About this task:
In the listing below, the lines starting with the line with "-She should have worn/used/featured these" and going on through the line with "too good......" are to be reproduced exactly, and only those.

Records for processing:
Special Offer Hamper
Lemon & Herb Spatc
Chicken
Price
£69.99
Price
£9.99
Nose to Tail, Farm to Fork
---
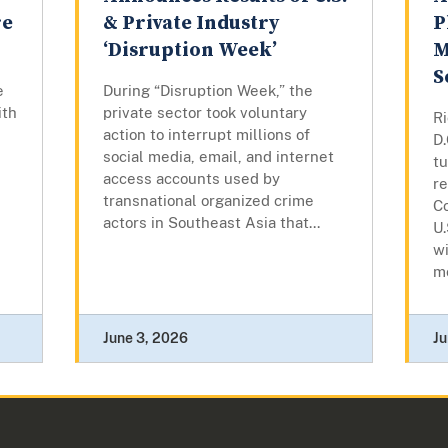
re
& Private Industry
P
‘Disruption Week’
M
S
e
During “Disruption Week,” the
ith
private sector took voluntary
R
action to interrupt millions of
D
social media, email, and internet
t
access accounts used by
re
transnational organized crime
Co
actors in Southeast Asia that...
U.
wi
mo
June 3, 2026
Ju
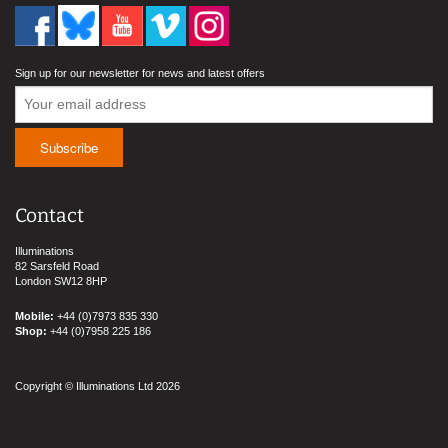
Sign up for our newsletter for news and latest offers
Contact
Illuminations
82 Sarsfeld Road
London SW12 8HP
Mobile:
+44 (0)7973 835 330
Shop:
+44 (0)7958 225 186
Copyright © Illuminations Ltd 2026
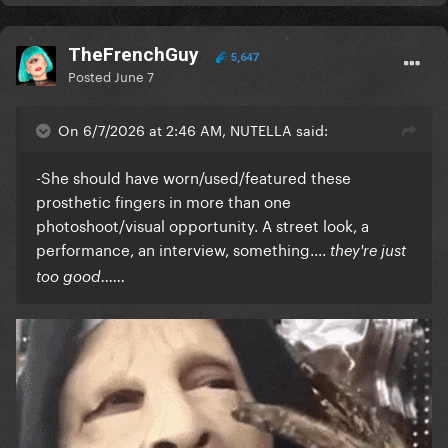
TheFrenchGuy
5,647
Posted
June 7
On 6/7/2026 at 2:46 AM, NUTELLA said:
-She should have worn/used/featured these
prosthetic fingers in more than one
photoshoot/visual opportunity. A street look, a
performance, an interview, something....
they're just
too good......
--
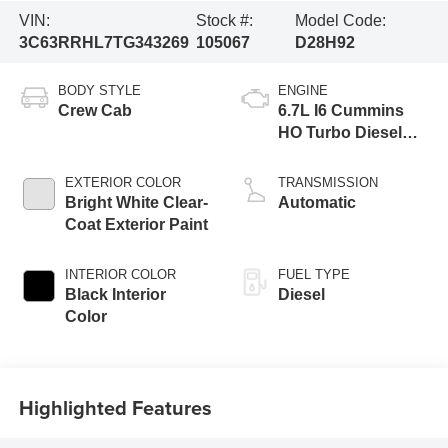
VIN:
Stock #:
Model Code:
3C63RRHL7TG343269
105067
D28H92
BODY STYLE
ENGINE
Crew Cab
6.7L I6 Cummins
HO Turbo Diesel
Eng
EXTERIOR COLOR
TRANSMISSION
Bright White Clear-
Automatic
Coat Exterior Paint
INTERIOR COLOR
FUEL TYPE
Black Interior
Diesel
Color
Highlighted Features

Answer to this problem:
-She should have worn/used/featured these
prosthetic fingers in more than one
photoshoot/visual opportunity. A street look, a
performance, an interview, something....
they're just
too good......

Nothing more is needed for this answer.